EL3 is for firmware-level security (ARM TrustZone). We don’t touch it.

QEMU starts us at EL2 because it’s the most flexible starting point. If you were writing a hypervisor, you’d stay there. Since we’re writing a kernel, we drop to EL1.

8.5 The EL2 to EL1 drop (lines 26-40)

  // Set up an EL1 stack pointer.
  ldr x0, =__stack_top
  msr sp_el1, x0

  // Configure EL2 to return to EL1h.
  mov x0, #(0b0101)         // EL1h
  msr spsr_el2, x0
  adr x0, el1_start
  msr elr_el2, x0

  // Enable FP/ASIMD access at EL1 and ensure EL2 doesn't trap it.
  mrs x0, cptr_el2
  bic x0, x0, #(1 << 10)    // TFP = 0 (don't trap FP/ASIMD)
  msr cptr_el2, x0
  isb
  eret

Dropping from EL2 to EL1

This is the most intricate part of the boot sequence. Here’s the trick: you can’t just “jump” to a lower exception level. ARM doesn’t have a “go to EL1” instruction.

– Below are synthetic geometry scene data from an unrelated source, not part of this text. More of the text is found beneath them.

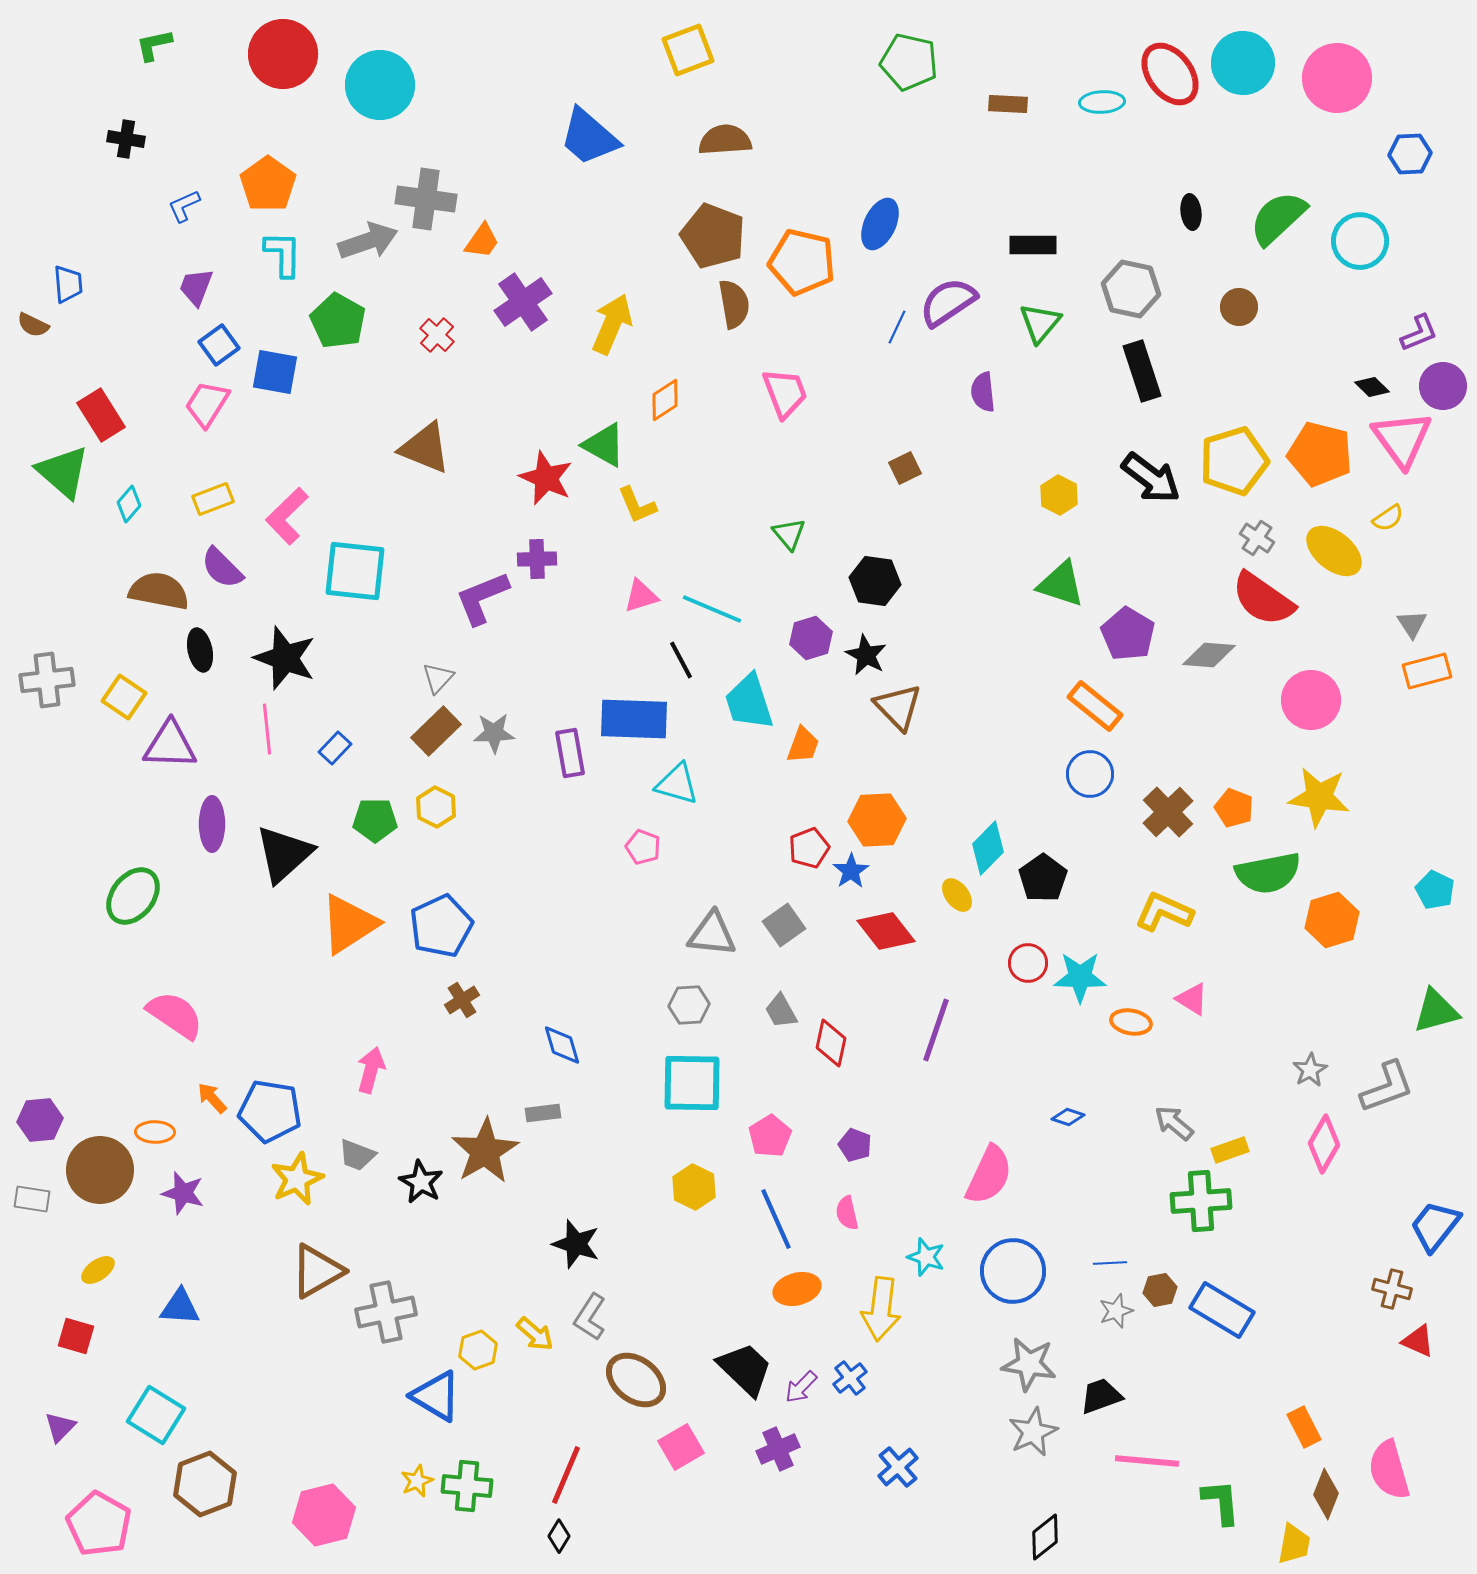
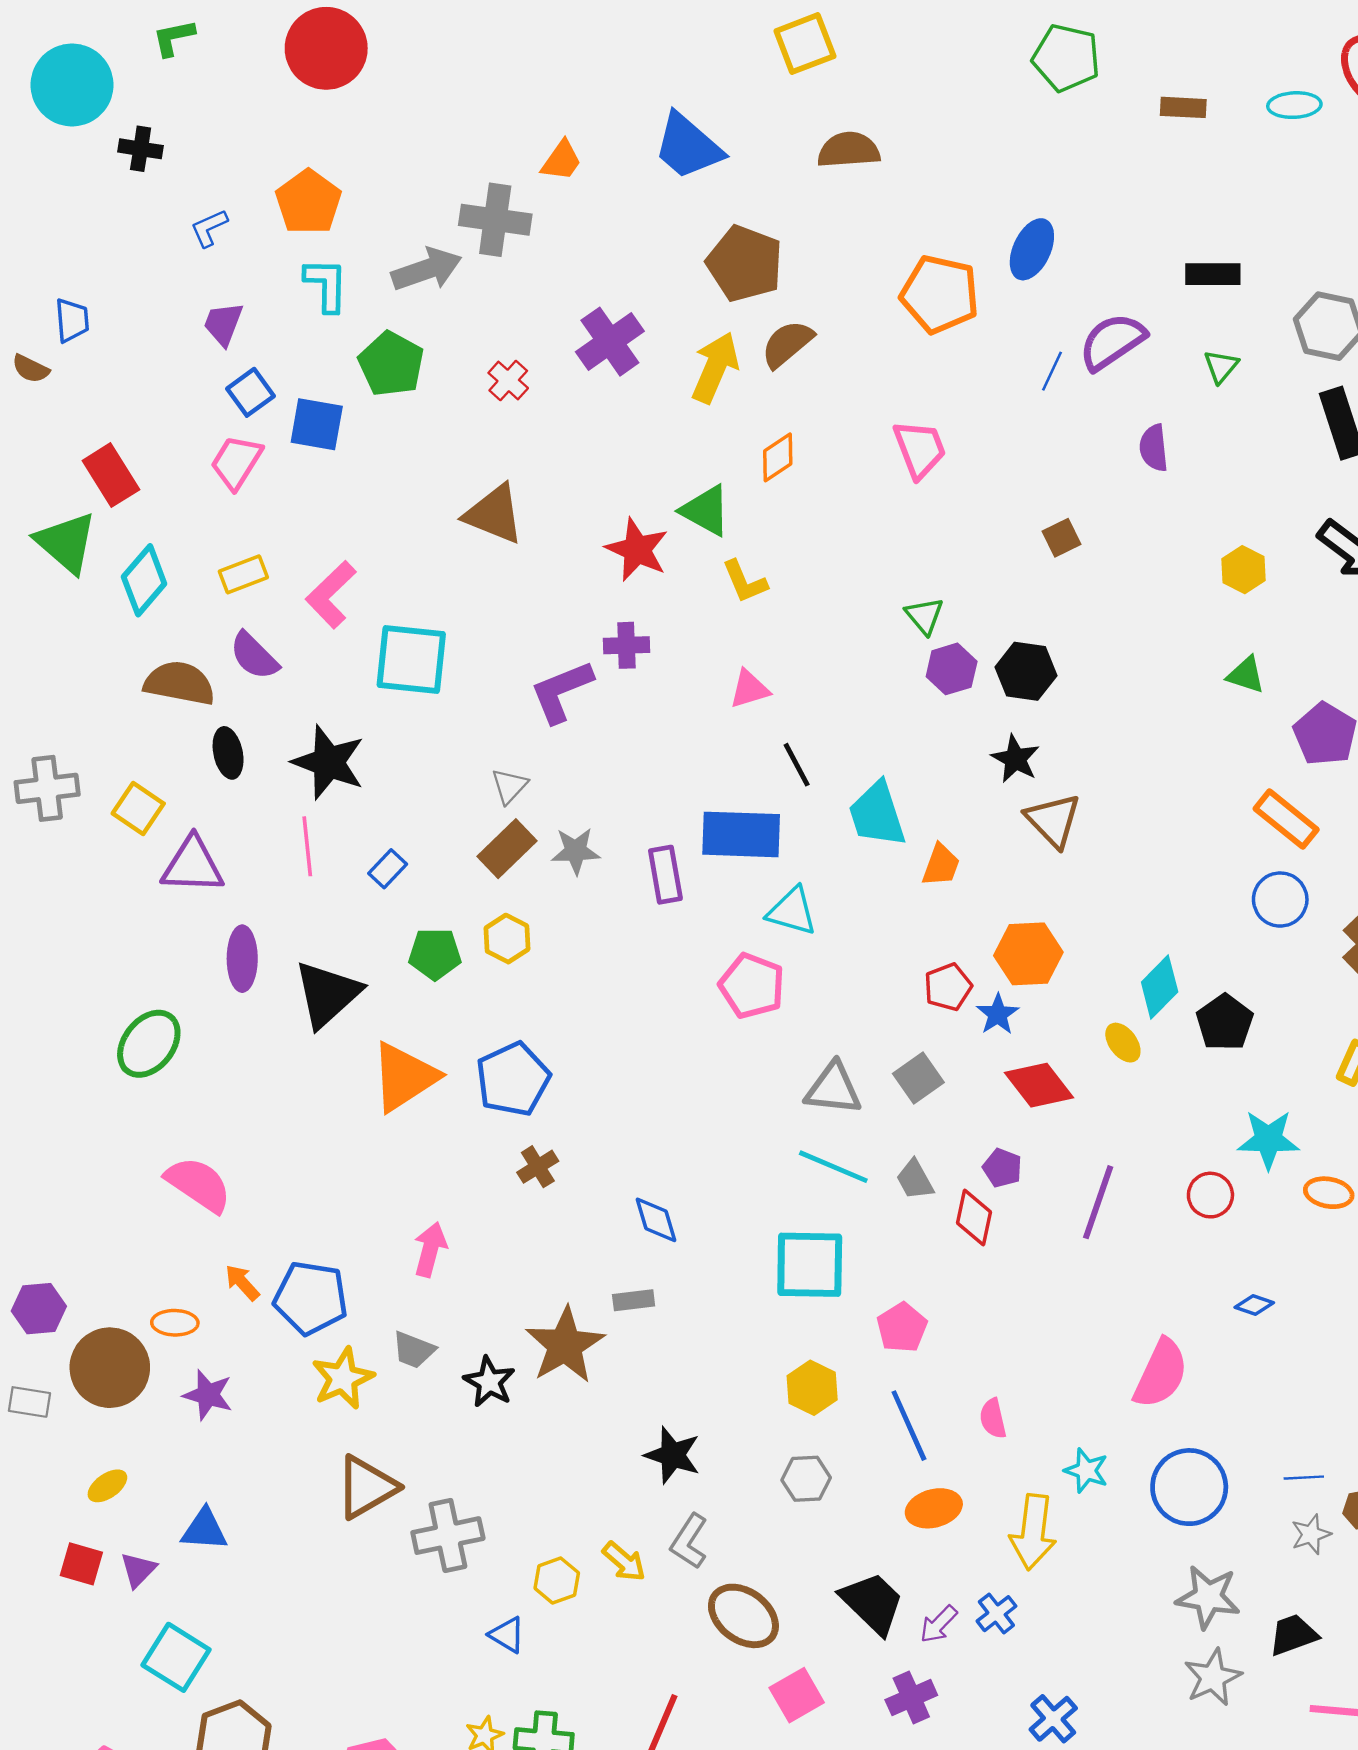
cyan circle: (380, 85) -> (72, 85), moved
brown pentagon: (713, 236) -> (745, 263), moved
orange trapezoid: (482, 241) -> (561, 161), moved
brown semicircle: (734, 304) -> (787, 344), moved, turned -120
green triangle: (1040, 323) -> (1221, 366), size x0.7
cyan diamond: (129, 504) -> (144, 580), size x1.6
green triangle: (1061, 584) -> (1246, 675), size x0.7
cyan line: (712, 609) -> (833, 1167), moved
purple hexagon: (811, 638) -> (952, 669), moved
pink pentagon: (643, 847) -> (752, 986), size x1.6
red circle: (1028, 963) -> (1210, 1195), moved
gray hexagon: (689, 1005) -> (806, 1479), moved
purple pentagon: (855, 1145) -> (1002, 1168), moved
blue triangle: (436, 1396) -> (507, 1635), size x0.6
purple triangle: (60, 1427) -> (138, 1570), moved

Instead, you use the exception return mechanism backwards.

Normally, when an exception occurs (such as an interrupt), the CPU saves the current state and jumps to a higher exception level. The handler processes the exception, then executes eret (exception return) to return. We’re abusing this: we set up the return state registers to point at EL1, then execute eret as if we were “returning” from an exception that never happened.

Here’s each step:

msr sp_el1, x0 sets the stack pointer that EL1 will use. Each exception level has its own stack pointer. We’re at EL2 right now, so sp refers to sp_el2. We need to pre-configure sp_el1 before we get there.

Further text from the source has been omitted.